Denin calculated that Barbara could not have sailed from England until at least five or six days after sending her letter to him. Probably she would not have sailed so soon. Apparently, when writing, she had only just made up her mind that Gorston Old Hall was unbearable. There would have been many things to arrange, and business to settle with her solicitor, friends to say good-by to. She could not possibly reach Santa Barbara even if she traveled with the most unlikely haste, until the end of the week. That she should arrive on Saturday would be almost a miracle. It was Monday now, and Thursday might see him away from the place where he had dreamed of passing all his days. Now that he had thrown off the dream, he saw it a fantastic vision. As vigor of body and mind came back to him, the boundaries of the Mirador garden would soon, in any case, have become too narrow for his energies. He would have found it necessary to shoulder some useful burden, and work with the rest of the world. The hour had struck for him now, and John Sanbourne had got his marching orders, as John Denin had got them long ago.

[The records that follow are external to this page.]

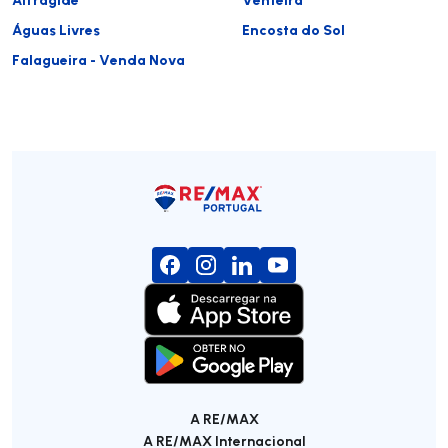
Águas Livres
Encosta do Sol
Falagueira - Venda Nova
A RE/MAX
A RE/MAX Internacional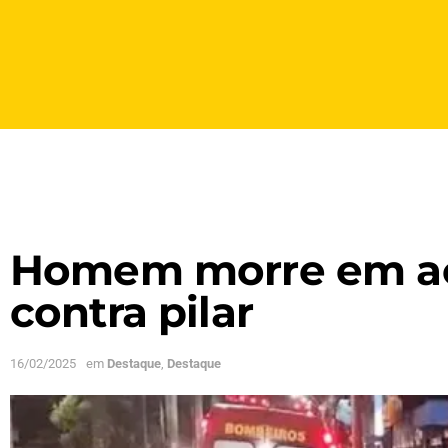
Homem morre em aci
contra pilar
16/02/2025
em
Destaque
,
Destaque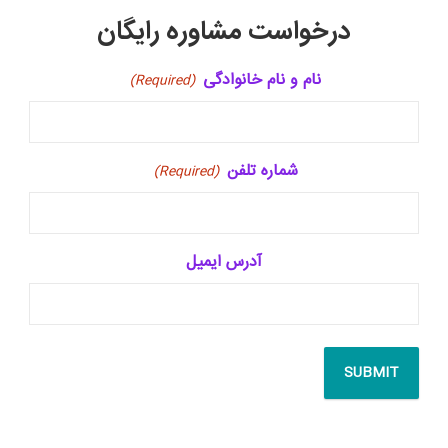
درخواست مشاوره رایگان
نام و نام خانوادگی
(Required)
شماره تلفن
(Required)
آدرس ایمیل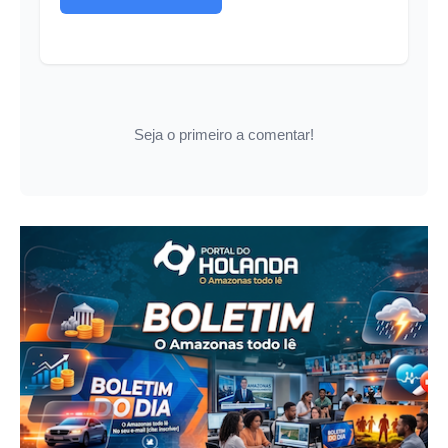
Seja o primeiro a comentar!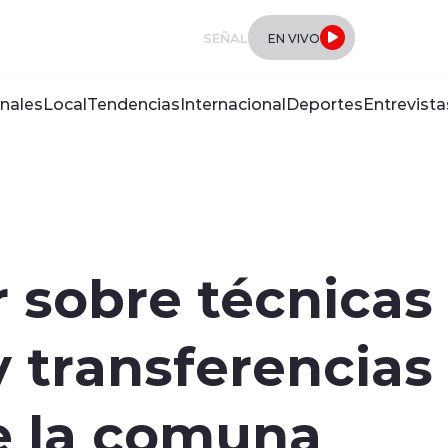
SEÑAL
EN VIVO
nales
Local
Tendencias
Internacional
Deportes
Entrevista
r sobre técnicas
y transferencias
e la comuna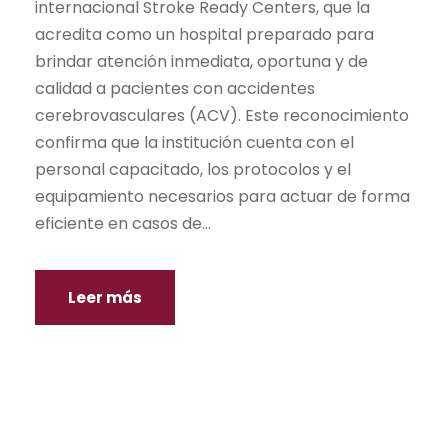
internacional Stroke Ready Centers, que la
acredita como un hospital preparado para
brindar atención inmediata, oportuna y de
calidad a pacientes con accidentes
cerebrovasculares (ACV). Este reconocimiento
confirma que la institución cuenta con el
personal capacitado, los protocolos y el
equipamiento necesarios para actuar de forma
eficiente en casos de...
Leer más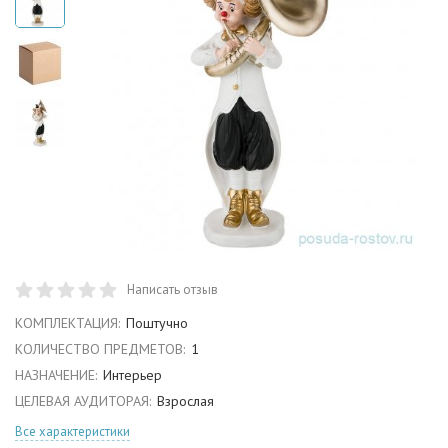
Написать отзыв
КОМПЛЕКТАЦИЯ:
Поштучно
КОЛИЧЕСТВО ПРЕДМЕТОВ:
1
НАЗНАЧЕНИЕ:
Интерьер
ЦЕЛЕВАЯ АУДИТОРАЯ:
Взрослая
Все характеристики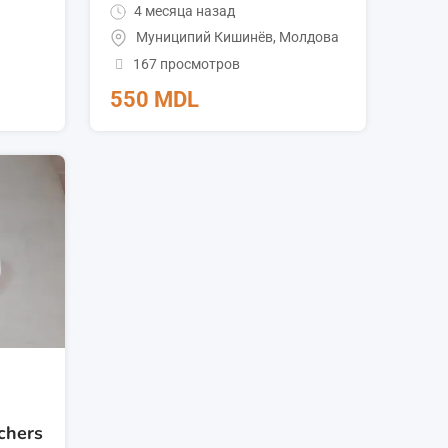
4 месяца назад
Муниципий Кишинёв
,
Молдова
167 просмотров
550
MDL
chers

He sent word to Bradley through his lawyer, that the Mirador was for sale, after all. Next, he telegraphed to the leader of the Serbian Relief Expedition, in New York, and asked if there was a place for him. Because the name of John Sanbourne was known, an enthusiastic answer came back with great promptness. This stirred Denin’s heart, which, despite his firm resolution, felt heavy and cold. He thought of Barbara coming to the Mirador, only to find Mr. Bradley’s workmen engaged in tearing down the barrier between the big garden and the little one. But now that his course of action was decided, he supplemented his first cable to her with another. This was in case his “presentiment” were wrong, and she had not started. He told her what his “good reason” was: that he had sold the Mirador and was starting at once for Serbia. Further explanations, he added, would be given when he wrote.

Never had a letter to Lady Denin been so difficult for John Sanbourne to compose, for he could say only the things he least wished to say; and so the result of his labor was, in the end, very short. Nevertheless, it took hours to write.

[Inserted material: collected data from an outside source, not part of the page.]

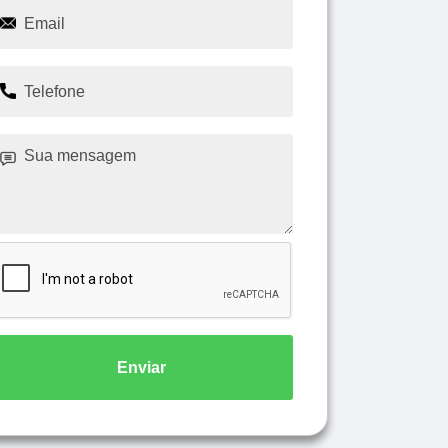
Enviar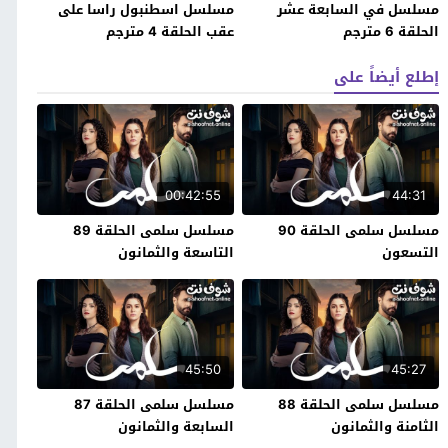
مسلسل في السابعة عشر
مسلسل اسطنبول راسا على
الحلقة 6 مترجم
عقب الحلقة 4 مترجم
إطلع أيضاً على
00:42:55
44:31
مسلسل سلمى الحلقة 90
مسلسل سلمى الحلقة 89
التسعون
التاسعة والثمانون
45:50
45:27
مسلسل سلمى الحلقة 88
مسلسل سلمى الحلقة 87
الثامنة والثمانون
السابعة والثمانون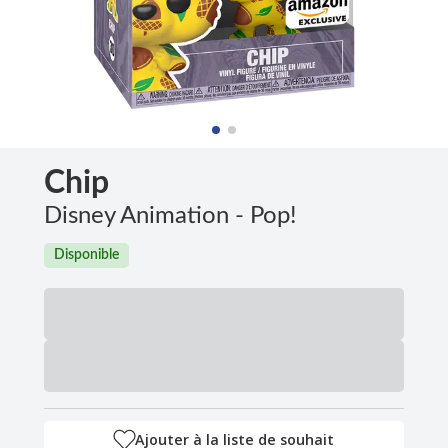
Chip
Disney Animation - Pop!
Disponible
Ajouter à la liste de souhait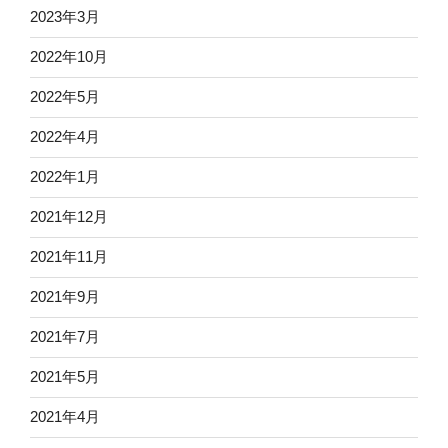
2023年3月
2022年10月
2022年5月
2022年4月
2022年1月
2021年12月
2021年11月
2021年9月
2021年7月
2021年5月
2021年4月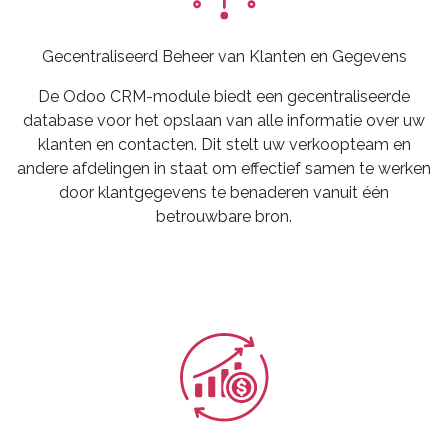
Gecentraliseerd Beheer van Klanten en Gegevens
De Odoo CRM-module biedt een gecentraliseerde
database voor het opslaan van alle informatie over uw
klanten en contacten. Dit stelt uw verkoopteam en
andere afdelingen in staat om effectief samen te werken
door klantgegevens te benaderen vanuit één
betrouwbare bron.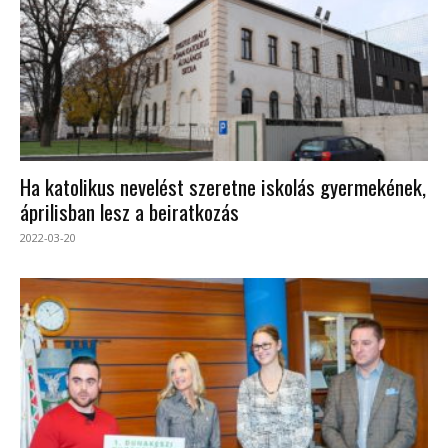
Ha katolikus nevelést szeretne iskolás gyermekének,
áprilisban lesz a beiratkozás
2022-03-20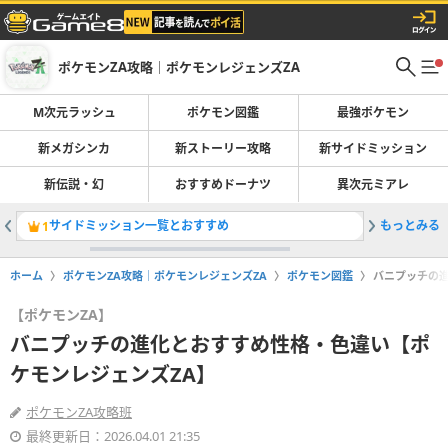
ポケモンZA攻略｜ポケモンレジェンズZA
M次元ラッシュ
ポケモン図鑑
最強ポケモン
新メガシンカ
新ストーリー攻略
新サイドミッション
新伝説・幻
おすすめドーナツ
異次元ミアレ
サイドミッション一覧とおすすめ
もっとみる
旅パのお
1
2
ホーム
ポケモンZA攻略｜ポケモンレジェンズZA
ポケモン図鑑
バニプッチの
【ポケモンZA】
バニプッチの進化とおすすめ性格・色違い【ポ
ケモンレジェンズZA】
ポケモンZA攻略班
最終更新日：2026.04.01 21:35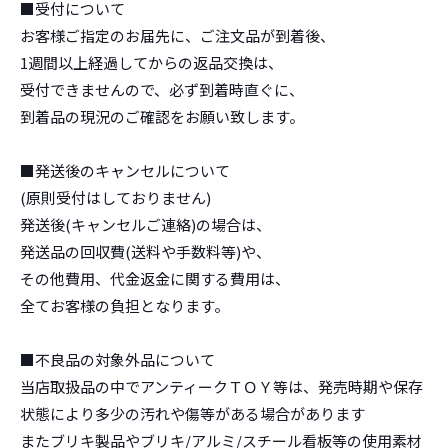
■受付について
お客様ご指定のお届先に、ご注文品が到着後、
1週間以上経過してからの返品交換は、
受付できませんので、必ず到着時直ぐに、
到着品の現況のご確認をお願い致します。
■発送後のキャンセルについて
(原則受付はしておりません)
発送後(キャンセルご連絡)の場合は、
発送品の回収費(送料や手数料等)や、
その他費用、代金返金に関する費用は、
全てお客様の負担となります。
■不良品の対象外品について
当店取扱品の中でアンティークＴＯＹ等は、発売時期や保存
状態により多少の汚れや傷等がある場合があります
またブリキ製品やブリキ/アルミ/スチール看板等の使用素材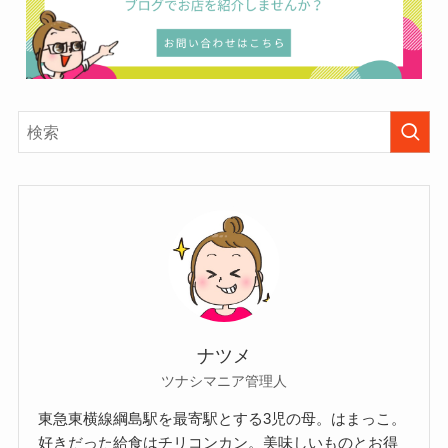
ナツメ
ツナシマニア管理人
東急東横線綱島駅を最寄駅とする3児の母。はまっこ。
好きだった給食はチリコンカン。美味しいものとお得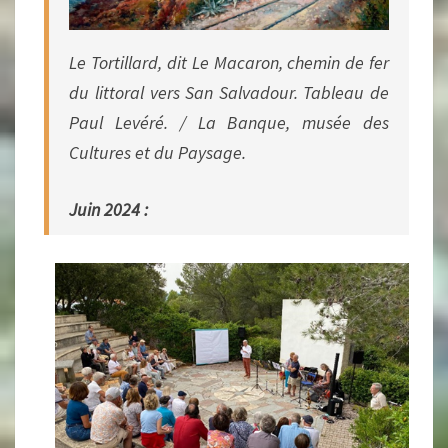
Le Tortillard, dit Le Macaron, chemin de fer
du littoral vers San Salvadour. Tableau de
Paul Levéré. / La Banque, musée des
Cultures et du Paysage.
Juin 2024 :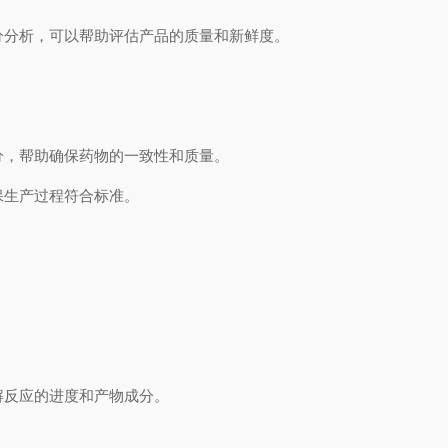
分分析，可以帮助评估产品的质量和新鲜度。
分，帮助确保药物的一致性和质量。
保生产过程符合标准。
。
施。
解反应的进度和产物成分。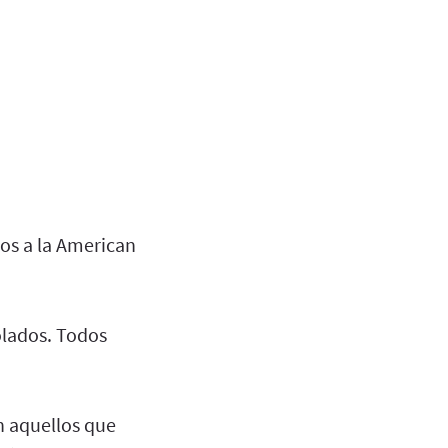
os a la American
olados. Todos
an aquellos que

The day after the sending of the letter was largely taken up by a visit from Carl Pohlson Bradley and his man of business. Denin held the millionaire to the last price named by himself, for he intended to use the money largely for the benefit of the Serbian Red Cross. At last a contract was signed, and the check paid into John Sanbourne’s bank at Santa Barbara. He had still all Wednesday and part of Thursday for packing and disposing of his treasures. The task was easy, for the treasures were few. He could “fold his tent like an Arab, and silently steal away.”

Denin did not expect ever to return to Santa Barbara. Having loved the Mirador, and given it up, there was no longer anything tangible to call him back. More likely than not, death which had come close to him in France, would come closer still in Serbia. He would cast off his body like an outworn cloak, and free of it, would knock once more at the gate where, once, he had heard voices singing.